→ Assignment
What follows is a set of records; restate each one word for word and drop the pictures.

→ Available records
BEGIN

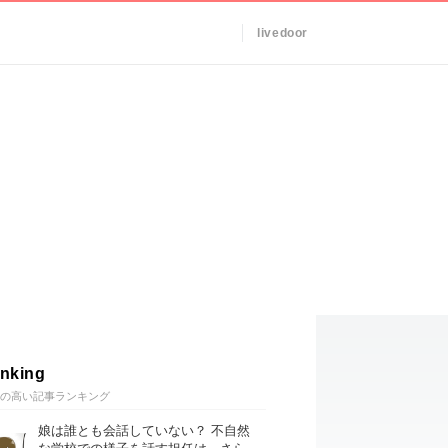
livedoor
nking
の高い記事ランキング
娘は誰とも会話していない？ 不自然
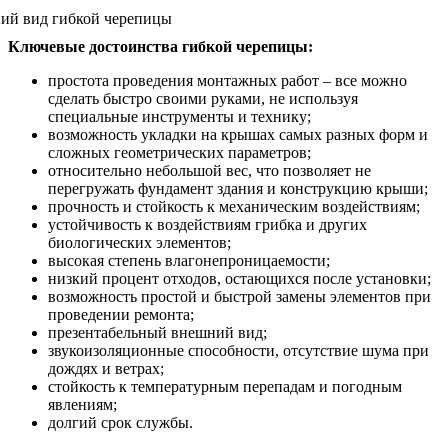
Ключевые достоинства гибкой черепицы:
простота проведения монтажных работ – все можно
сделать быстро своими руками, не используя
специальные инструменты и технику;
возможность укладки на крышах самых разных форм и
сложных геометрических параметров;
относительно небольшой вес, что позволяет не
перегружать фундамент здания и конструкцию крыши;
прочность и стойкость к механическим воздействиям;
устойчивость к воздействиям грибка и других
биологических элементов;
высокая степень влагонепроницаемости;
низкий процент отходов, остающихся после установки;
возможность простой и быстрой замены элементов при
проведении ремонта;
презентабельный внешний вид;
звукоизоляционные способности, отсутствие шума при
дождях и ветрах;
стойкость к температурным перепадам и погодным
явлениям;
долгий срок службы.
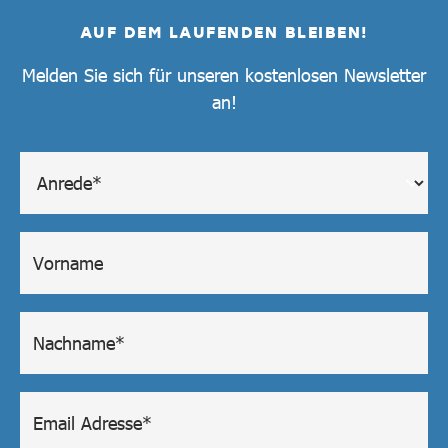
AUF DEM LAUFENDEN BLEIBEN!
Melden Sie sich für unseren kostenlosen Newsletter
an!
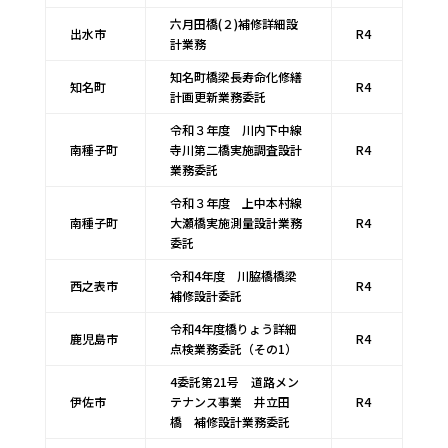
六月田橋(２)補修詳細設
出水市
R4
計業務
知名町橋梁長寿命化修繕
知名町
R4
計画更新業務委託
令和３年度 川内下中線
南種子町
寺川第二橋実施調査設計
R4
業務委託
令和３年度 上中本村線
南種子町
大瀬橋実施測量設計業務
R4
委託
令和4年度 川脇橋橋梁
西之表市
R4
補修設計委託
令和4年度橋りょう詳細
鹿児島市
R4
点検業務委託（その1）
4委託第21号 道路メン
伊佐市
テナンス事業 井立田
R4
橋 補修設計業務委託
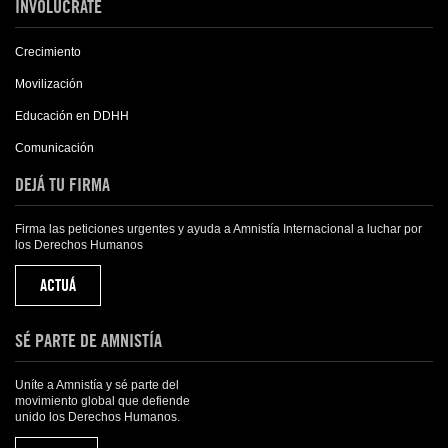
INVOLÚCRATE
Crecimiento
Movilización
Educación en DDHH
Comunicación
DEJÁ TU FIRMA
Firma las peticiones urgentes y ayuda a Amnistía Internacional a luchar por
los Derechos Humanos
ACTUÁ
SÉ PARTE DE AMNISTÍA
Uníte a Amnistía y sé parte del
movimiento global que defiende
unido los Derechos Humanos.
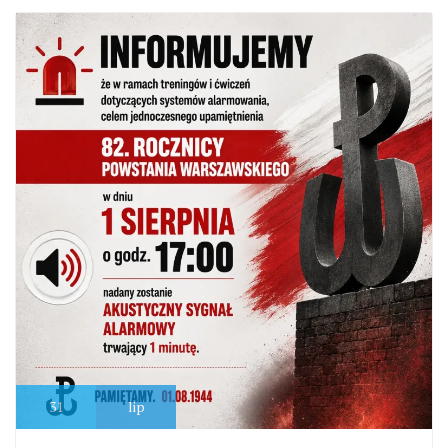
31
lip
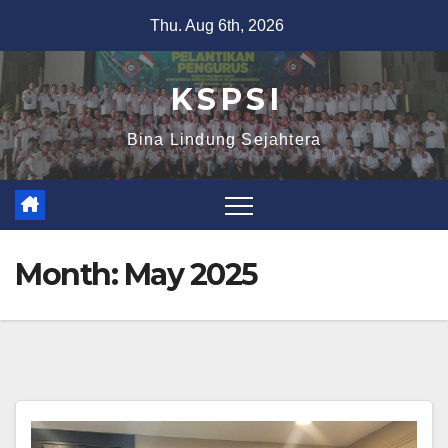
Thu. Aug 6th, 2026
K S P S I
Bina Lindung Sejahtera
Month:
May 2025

END

→ Reply
livedoor
nking
の高い記事ランキング
娘は誰とも会話していない？ 不自然
Ключевые достоинства гибкой черепицы:
простота проведения монтажных работ – все можно
сделать быстро своими руками, не используя
специальные инструменты и технику;
возможность укладки на крышах самых разных форм и
сложных геометрических параметров;
относительно небольшой вес, что позволяет не
перегружать фундамент здания и конструкцию крыши;
прочность и стойкость к механическим воздействиям;
устойчивость к воздействиям грибка и других
биологических элементов;
высокая степень влагонепроницаемости;
низкий процент отходов, остающихся после установки;
возможность простой и быстрой замены элементов при
проведении ремонта;
презентабельный внешний вид;
звукоизоляционные способности, отсутствие шума при
дождях и ветрах;
стойкость к температурным перепадам и погодным
явлениям;
долгий срок службы.
AUF DEM LAUFENDEN BLEIBEN!
Melden Sie sich für unseren kostenlosen Newsletter
an!
六月田橋(２)補修詳細設
出水市
R4
計業務
知名町橋梁長寿命化修繕
知名町
R4
計画更新業務委託
令和３年度 川内下中線
南種子町
寺川第二橋実施調査設計
R4
業務委託
令和３年度 上中本村線
南種子町
大瀬橋実施測量設計業務
R4
委託
令和4年度 川脇橋橋梁
西之表市
R4
補修設計委託
令和4年度橋りょう詳細
鹿児島市
R4
点検業務委託（その1）
4委託第21号 道路メン
伊佐市
テナンス事業 井立田
R4
橋 補修設計業務委託
INVOLÚCRATE
Crecimiento
Movilización
Educación en DDHH
Comunicación
DEJÁ TU FIRMA
Firma las peticiones urgentes y ayuda a Amnistía Internacional a luchar por
los Derechos Humanos
ACTUÁ
SÉ PARTE DE AMNISTÍA
Uníte a Amnistía y sé parte del
movimiento global que defiende
unido los Derechos Humanos.
31
lip
Thu. Aug 6th, 2026
K S P S I
Bina Lindung Sejahtera
Month:
May 2025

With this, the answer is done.